▶ _Saved entries_
►

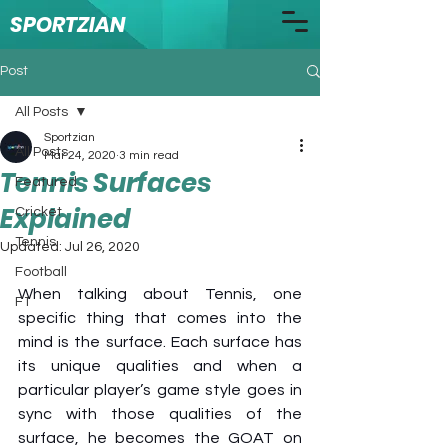
SPORTZIAN
Post
All Posts
Sportzian
All Posts
Mar 24, 2020
3 min read
Tennis Surfaces
Featured
Explained
Cricket
Tennis
Updated:
Jul 26, 2020
Football
When talking about Tennis, one 
F1
specific thing that comes into the 
mind is the surface. Each surface has 
its unique qualities and when a 
particular player’s game style goes in 
sync with those qualities of the 
surface, he becomes the GOAT on 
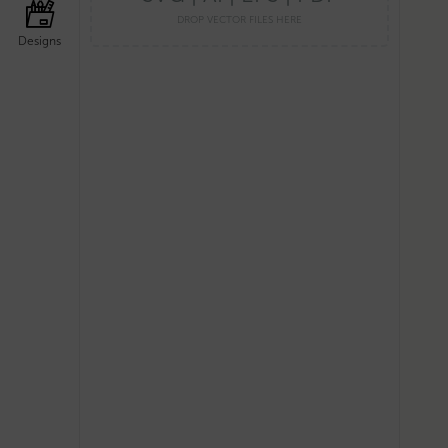
DROP VECTOR FILES HERE
Designs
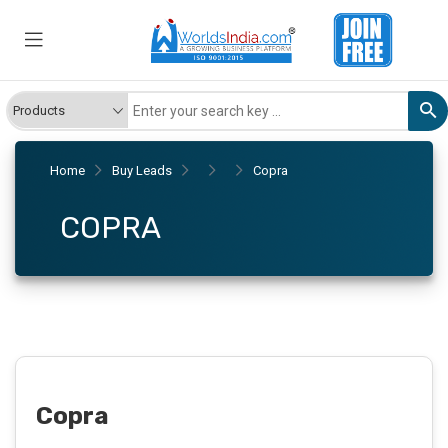
Home
Buy Leads
Copra
COPRA
Copra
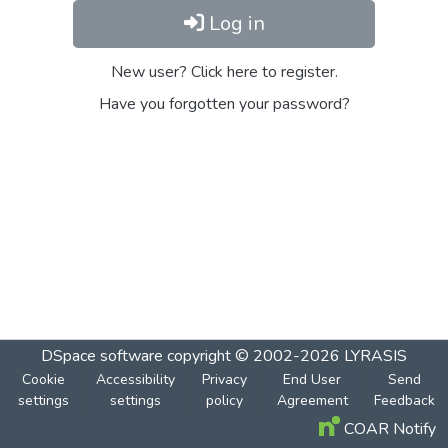
Log in
New user? Click here to register.
Have you forgotten your password?
DSpace software
copyright © 2002-2026
LYRASIS
Cookie
Accessibility
Privacy
End User
Send
settings
settings
policy
Agreement
Feedback
COAR Notify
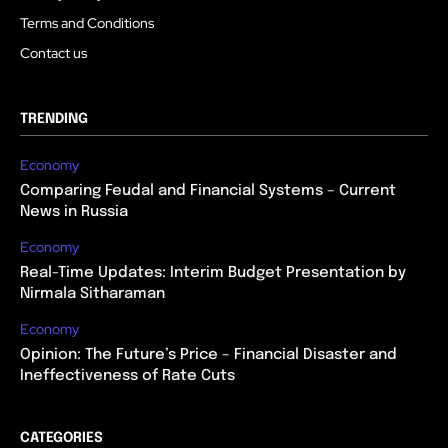
Terms and Conditions
Contact us
TRENDING
Economy
Comparing Feudal and Financial Systems – Current
News in Russia
Economy
Real-Time Updates: Interim Budget Presentation by
Nirmala Sitharaman
Economy
Opinion: The Future’s Price – Financial Disaster and
Ineffectiveness of Rate Cuts
CATEGORIES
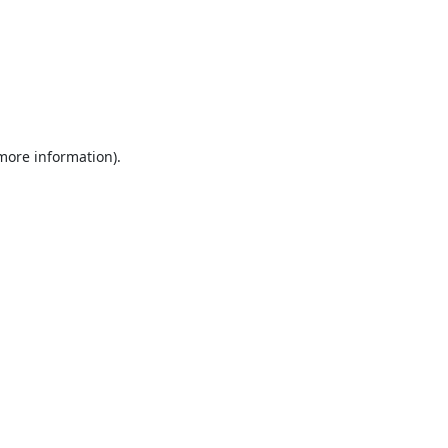
 more information).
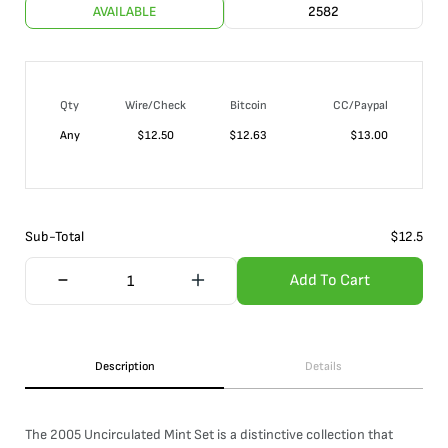
AVAILABLE
2582
Qty
Wire/Check
Bitcoin
CC/Paypal
Any
$
12.50
$
12.63
$
13.00
Sub-Total
$
12.5
Add To Cart
Description
Details
The 2005 Uncirculated Mint Set is a distinctive collection that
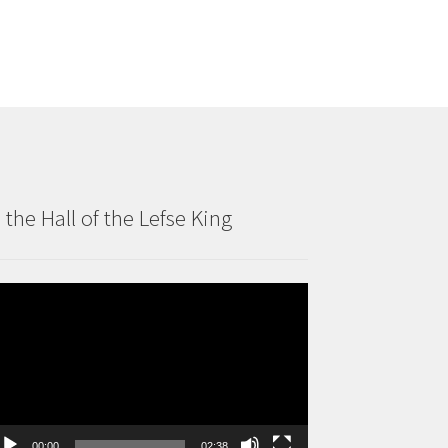
n the Hall of the Lefse King
deo
ayer
00:00
02:38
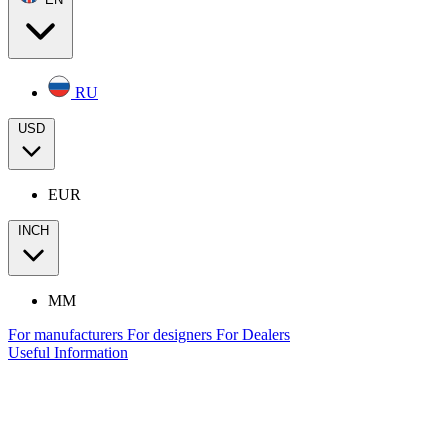
RU
USD
EUR
INCH
MM
For manufacturers
For designers
For Dealers
Useful Information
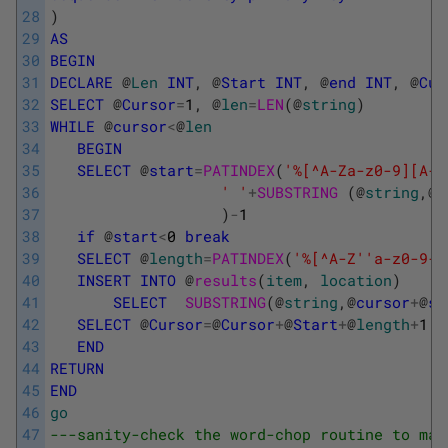
28
)
29
AS
30
BEGIN
31
DECLARE
@
Len
INT
,
@
Start
INT
,
@
end
INT
,
@
Cur
32
SELECT
@
Cursor
=
1
,
@
len
=
LEN
(
@
string
)
33
WHILE
@
cursor
<
@
len
34
BEGIN
35
SELECT
@
start
=
PATINDEX
(
'%[^A-Za-z0-9][A-Z
36
' '
+
SUBSTRING 
(
@
string
,
@
c
37
)
-
1
38
if
@
start
<
0
break
39
SELECT
@
length
=
PATINDEX
(
'%[^A-Z'
'a-z0-9-%
40
INSERT
INTO
@
results
(
item
,
location
)
41
SELECT
SUBSTRING
(
@
string
,
@
cursor
+
@
st
42
SELECT
@
Cursor
=
@
Cursor
+
@
Start
+
@
length
+
1
43
END
44
RETURN
45
END
46
go
47
---sanity-check the word-chop routine to mak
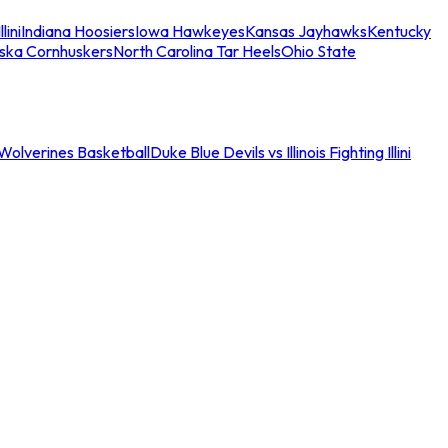
llini
Indiana Hoosiers
Iowa Hawkeyes
Kansas Jayhawks
Kentucky
ska Cornhuskers
North Carolina Tar Heels
Ohio State
an Wolverines Basketball
Duke Blue Devils vs Illinois Fighting Illini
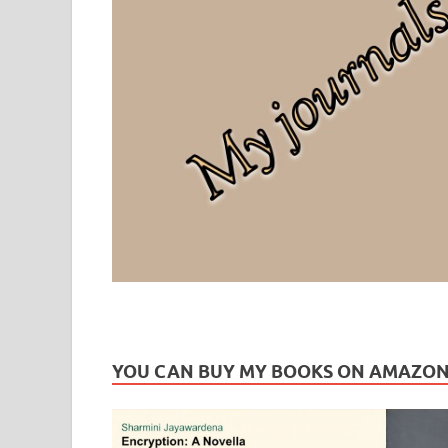
Leaf Blogazine
LEAFBLOGAZINE: Brain Candy For The Senses – Discussi
YOU CAN BUY MY BOOKS ON AMAZO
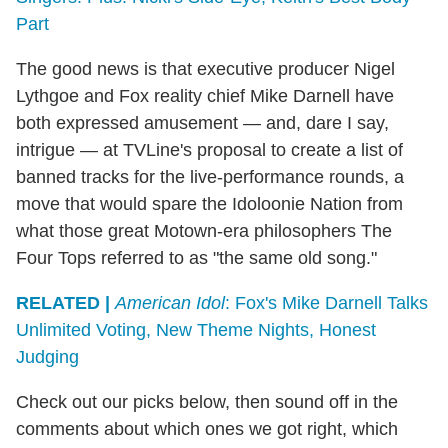
Part
The good news is that executive producer Nigel
Lythgoe and Fox reality chief Mike Darnell have
both expressed amusement — and, dare I say,
intrigue — at TVLine's proposal to create a list of
banned tracks for the live-performance rounds, a
move that would spare the Idoloonie Nation from
what those great Motown-era philosophers The
Four Tops referred to as "the same old song."
RELATED |
American Idol
: Fox's Mike Darnell Talks
Unlimited Voting, New Theme Nights, Honest
Judging
Check out our picks below, then sound off in the
comments about which ones we got right, which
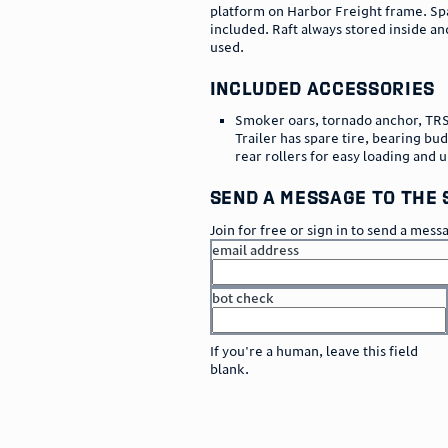
platform on Harbor Freight frame. Sp
included. Raft always stored inside an
used.
included accessories
Smoker oars, tornado anchor, TR
Trailer has spare tire, bearing bu
rear rollers for easy loading and 
send a message to the 
Join for free or sign in to send a mess
email address
bot check
or
go to sign in
If you're a human, leave this field
blank.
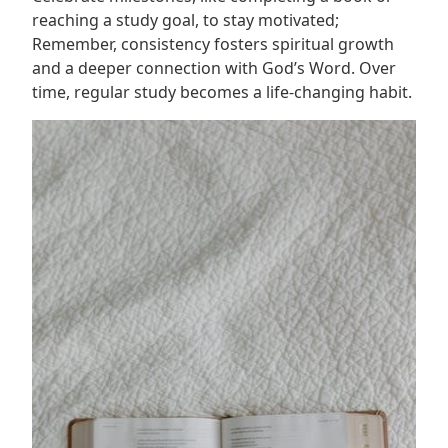
reaching a study goal, to stay motivated;
Remember, consistency fosters spiritual growth
and a deeper connection with God’s Word. Over
time, regular study becomes a life-changing habit.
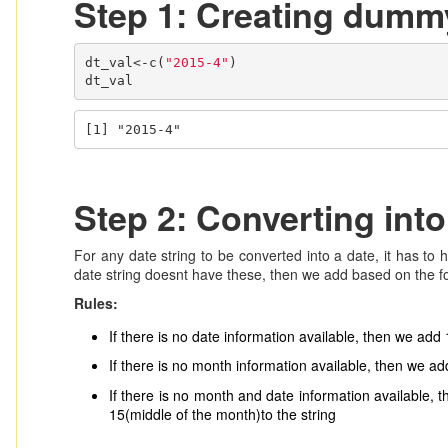
Step 1: Creating dummy
dt_val<-c(
"2015-4"
)

dt_val
[1] "2015-4"
Step 2: Converting into
For any date string to be converted into a date, it has to 
date string doesnt have these, then we add based on the fo
Rules:
If there is no date information available, then we add 
If there is no month information available, then we add
If there is no month and date information available, 
15(middle of the month)to the string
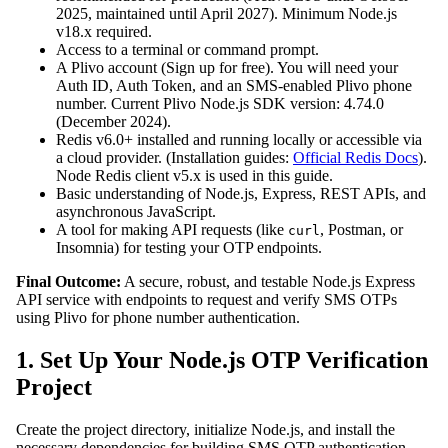
2025, maintained until April 2027). Minimum Node.js
v18.x required.
Access to a terminal or command prompt.
A Plivo account (Sign up for free). You will need your
Auth ID, Auth Token, and an SMS-enabled Plivo phone
number. Current Plivo Node.js SDK version: 4.74.0
(December 2024).
Redis v6.0+ installed and running locally or accessible via
a cloud provider. (Installation guides:
Official Redis Docs
).
Node Redis client v5.x is used in this guide.
Basic understanding of Node.js, Express, REST APIs, and
asynchronous JavaScript.
A tool for making API requests (like
, Postman, or
curl
Insomnia) for testing your OTP endpoints.
Final Outcome:
A secure, robust, and testable Node.js Express
API service with endpoints to request and verify SMS OTPs
using Plivo for phone number authentication.
1. Set Up Your Node.js OTP Verification
Project
Create the project directory, initialize Node.js, and install the
necessary dependencies for building SMS OTP authentication.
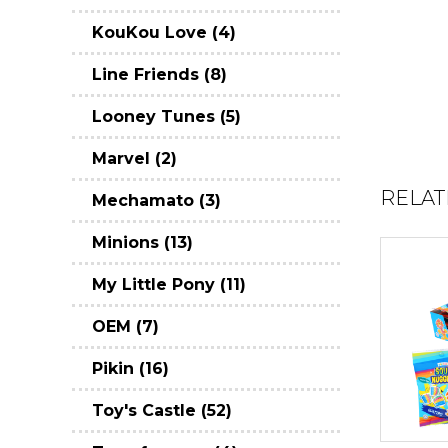
KouKou Love (4)
Line Friends (8)
Looney Tunes (5)
Marvel (2)
RELAT
Mechamato (3)
Minions (13)
My Little Pony (11)
OEM (7)
Pikin (16)
Toy's Castle (52)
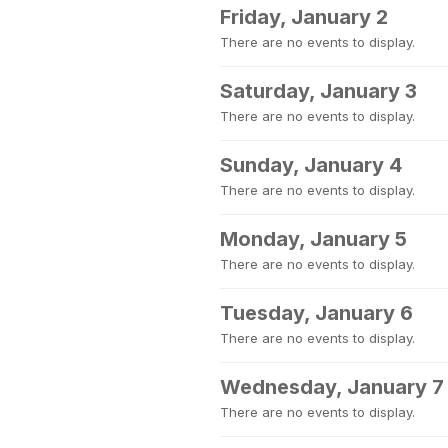
Friday, January 2
There are no events to display.
Saturday, January 3
There are no events to display.
Sunday, January 4
There are no events to display.
Monday, January 5
There are no events to display.
Tuesday, January 6
There are no events to display.
Wednesday, January 7
There are no events to display.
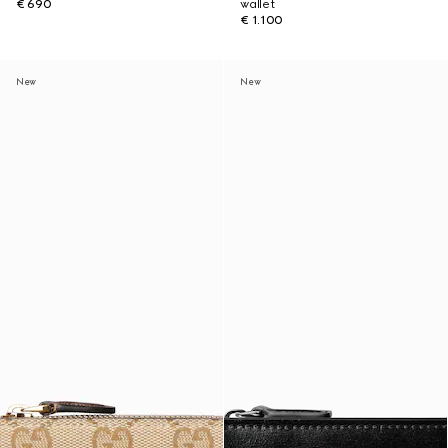
€ 690
wallet
€ 1.100
New
New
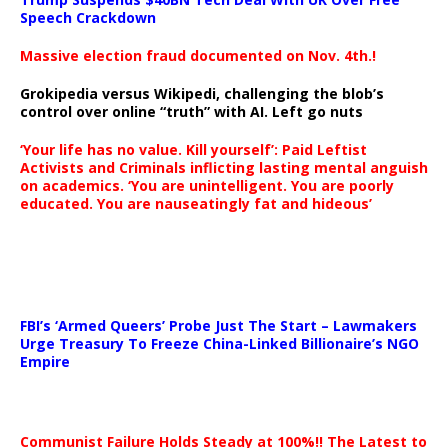
Speech Crackdown
Massive election fraud documented on Nov. 4th.!
Grokipedia versus Wikipedi, challenging the blob’s
control over online “truth” with AI. Left go nuts
‘Your life has no value. Kill yourself’: Paid Leftist
Activists and Criminals inflicting lasting mental anguish
on academics. ‘You are unintelligent. You are poorly
educated. You are nauseatingly fat and hideous’
…
FBI’s ‘Armed Queers’ Probe Just The Start – Lawmakers
Urge Treasury To Freeze China-Linked Billionaire’s NGO
Empire
Communist Failure Holds Steady at 100%!! The Latest to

◄

▶ _Prompt_
Drop every image, please, and write out the data above exactly as shown.

▶ _Exercise response_
SPORTZIAN
Post
All Posts
Sportzian
All Posts
Mar 24, 2020
3 min read
Tennis Surfaces
Featured
Explained
Cricket
Tennis
Updated:
Jul 26, 2020
Football
When talking about Tennis, one 
F1
specific thing that comes into the 
mind is the surface. Each surface has 
its unique qualities and when a 
particular player’s game style goes in 
sync with those qualities of the 
surface, he becomes the GOAT on 
DROP VECTOR FILES HERE
Designs
Home
Buy Leads
Copra
COPRA
Copra
Log in
New user? Click here to register.
Have you forgotten your password?
DSpace software
copyright © 2002-2026
LYRASIS
Cookie
Accessibility
Privacy
End User
Send
settings
settings
policy
Agreement
Feedback
COAR Notify
Terms and Conditions
Contact us
TRENDING
Economy
Comparing Feudal and Financial Systems – Current
News in Russia
Economy
Real-Time Updates: Interim Budget Presentation by
Nirmala Sitharaman
Economy
Opinion: The Future’s Price – Financial Disaster and
Ineffectiveness of Rate Cuts
CATEGORIES
 more information).
AVAILABLE
2582
Qty
Wire/Check
Bitcoin
CC/Paypal
Any
$
12.50
$
12.63
$
13.00
Sub-Total
$
12.5
Add To Cart
Description
Details
The 2005 Uncirculated Mint Set is a distinctive collection that
n the Hall of the Lefse King
deo
ayer
00:00
02:38
RU
USD
EUR
INCH
MM
For manufacturers
For designers
For Dealers
Useful Information
28
)
29
AS
30
BEGIN
31
DECLARE
@
Len
INT
,
@
Start
INT
,
@
end
INT
,
@
Cur
32
SELECT
@
Cursor
=
1
,
@
len
=
LEN
(
@
string
)
33
WHILE
@
cursor
<
@
len
34
BEGIN
35
SELECT
@
start
=
PATINDEX
(
'%[^A-Za-z0-9][A-Z
36
' '
+
SUBSTRING 
(
@
string
,
@
c
37
)
-
1
38
if
@
start
<
0
break
39
SELECT
@
length
=
PATINDEX
(
'%[^A-Z'
'a-z0-9-%
40
INSERT
INTO
@
results
(
item
,
location
)
41
SELECT
SUBSTRING
(
@
string
,
@
cursor
+
@
st
42
SELECT
@
Cursor
=
@
Cursor
+
@
Start
+
@
length
+
1
43
END
44
RETURN
45
END
46
go
47
---sanity-check the word-chop routine to mak
llini
Indiana Hoosiers
Iowa Hawkeyes
Kansas Jayhawks
Kentucky
ska Cornhuskers
North Carolina Tar Heels
Ohio State
an Wolverines Basketball
Duke Blue Devils vs Illinois Fighting Illini
Leaf Blogazine
LEAFBLOGAZINE: Brain Candy For The Senses – Discussi
YOU CAN BUY MY BOOKS ON AMAZO
Part
The good news is that executive producer Nigel
Lythgoe and Fox reality chief Mike Darnell have
both expressed amusement — and, dare I say,
intrigue — at TVLine's proposal to create a list of
banned tracks for the live-performance rounds, a
move that would spare the Idoloonie Nation from
what those great Motown-era philosophers The
Four Tops referred to as "the same old song."
RELATED |
American Idol
: Fox's Mike Darnell Talks
Unlimited Voting, New Theme Nights, Honest
Judging
Check out our picks below, then sound off in the
comments about which ones we got right, which
platform on Harbor Freight frame. Sp
included. Raft always stored inside an
used.
included accessories
Smoker oars, tornado anchor, TR
Trailer has spare tire, bearing bu
rear rollers for easy loading and 
send a message to the 
Join for free or sign in to send a mess
email address
bot check
or
go to sign in
If you're a human, leave this field
blank.
reaching a study goal, to stay motivated;
Remember, consistency fosters spiritual growth
and a deeper connection with God’s Word. Over
time, regular study becomes a life-changing habit.
Step 1: Creating dummy
dt_val<-c(
"2015-4"
)

dt_val
[1] "2015-4"
Step 2: Converting into
For any date string to be converted into a date, it has to 
date string doesnt have these, then we add based on the fo
Rules:
If there is no date information available, then we add 
If there is no month information available, then we add
If there is no month and date information available, 
15(middle of the month)to the string
2025, maintained until April 2027). Minimum Node.js
v18.x required.
Access to a terminal or command prompt.
A Plivo account (Sign up for free). You will need your
Auth ID, Auth Token, and an SMS-enabled Plivo phone
number. Current Plivo Node.js SDK version: 4.74.0
(December 2024).
Redis v6.0+ installed and running locally or accessible via
a cloud provider. (Installation guides:
Official Redis Docs
).
Node Redis client v5.x is used in this guide.
Basic understanding of Node.js, Express, REST APIs, and
asynchronous JavaScript.
A tool for making API requests (like
, Postman, or
curl
Insomnia) for testing your OTP endpoints.
Final Outcome:
A secure, robust, and testable Node.js Express
API service with endpoints to request and verify SMS OTPs
using Plivo for phone number authentication.
1. Set Up Your Node.js OTP Verification
Project
Create the project directory, initialize Node.js, and install the
necessary dependencies for building SMS OTP authentication.
KouKou Love (4)
Line Friends (8)
Looney Tunes (5)
Marvel (2)
RELAT
Mechamato (3)
Minions (13)
My Little Pony (11)
OEM (7)
Pikin (16)
Toy's Castle (52)
Friday, January 2
There are no events to display.
Saturday, January 3
There are no events to display.
Sunday, January 4
There are no events to display.
Monday, January 5
There are no events to display.
Tuesday, January 6
There are no events to display.
Wednesday, January 7
There are no events to display.
€ 690
wallet
€ 1.100
New
New
Speech Crackdown
Massive election fraud documented on Nov. 4th.!
Grokipedia versus Wikipedi, challenging the blob’s
control over online “truth” with AI. Left go nuts
‘Your life has no value. Kill yourself’: Paid Leftist
Activists and Criminals inflicting lasting mental anguish
on academics. ‘You are unintelligent. You are poorly
educated. You are nauseatingly fat and hideous’
…
FBI’s ‘Armed Queers’ Probe Just The Start – Lawmakers
Urge Treasury To Freeze China-Linked Billionaire’s NGO
Empire
Communist Failure Holds Steady at 100%!! The Latest to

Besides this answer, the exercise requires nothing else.